London: Nikos Pappas, Greece’s Minister of Digital Policy, Telecommunications and Media, is serious about going into space.
"Greece is one of the few European countries that was lacking a space agency,” Pappas said in an interview with Bloomberg at Mobile World Congress in Barcelona this week. "The Greek space agency will coordinate public and private institutions in order to make best use of the country’s capabilities in the sector of space and satellite applications.”
The launch of the space agency is part of the Greek government’s drive to stem the country’s brain drain. Since the start of the crisis in 2008, Greece’s Central Bank estimates around 427,000 educated Greeks have left the country. The new agency will "create numerous new jobs, offering opportunities to Greek scientists to either stay or come back to the country,” said Pappas.
Previously an economic researcher in Strathclyde, Scotland, Pappas joined the Greek government in January 2015, and became telecoms minister in November. In January, he presented a draft bill for the creation of National Center for Space Applications.

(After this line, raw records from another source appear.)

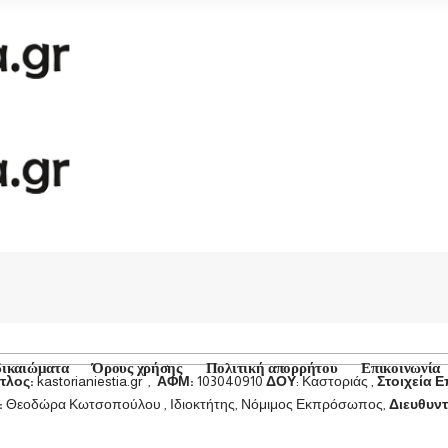
δικαιώματα
Όρους χρήσης
Πολιτική απορρήτου
Επικοινωνία
ίτλος:
kastorianiestia.gr ,
ΑΦΜ:
103040910
ΔΟΥ
: Καστοριάς ,
Στοιχεία Ε
:
Θεοδώρα Κωτσοπούλου , Ιδιοκτήτης, Νόμιμος Εκπρόσωπος,
Διευθυντ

The Greek government will not own any satellites. Hellas Sat 3, built by UK firm Inmarsat and Greece’s Hellas Sat Consortium Ltd., is currently under construction in Cannes, France, and is set to be put into orbit from French Guiana on June 28.
"In early summer, the launching of Hellas Sat 3, the new satellite that will take its place on the Greek orbital position, will significantly broaden the Greek capacity to host satellite applications, both for the public and the private sector,” said Pappas.
Greece’s main opposition leader Kyriakos Mitsotakis said Pappas is from "another planet,” addressing the minister during a parliamentary debate on Feb. 1. Socialist Pasok party posted to Twitter a picture of Pappas, Prime Minister Alexis Tsipras and Greek Defense Minister Panos Kammenos in a spaceship commenting on the government’s decision to set up the service.
Ιt is not the first time Greece has attempted to conquer space in the era of the bailouts. In 2013, the Defense Minister of Antonis Samaras’s government, Fofi Gennimata, had announced the government’s intention to set up a space missile launch base in Kalamata, southern Greece.
Pappas is hoping that Greece’s nascent space agency can aid the country’s security and agriculture industries, as well as helping to prevent floods and wildfires.
However, Pappas is also keen to promote startups as well as space adventures. The Greek government and its exhibitors have spent around 400,000 euros ($421,600) on its presence at Mobile World Congress in Barcelona, a flagship telecommunication conference that took place this week.
Examples include Viva, an app that helped users bypass the need for cash during Greece’s capital controls, through the use of electronic wallet payments, and the first Greek company to be granted an Electronic Money Institution license by the European Central Bank. Another is Upstream, a mobile commerce platform, which received 25 million euros in financing by the European Investment Bank in February.
"Mobile technology exports are bigger than olive oil,” said Yiannis Kotsis-Giannarakis, general manager of the Hellenic Association of Mobile Application Companies.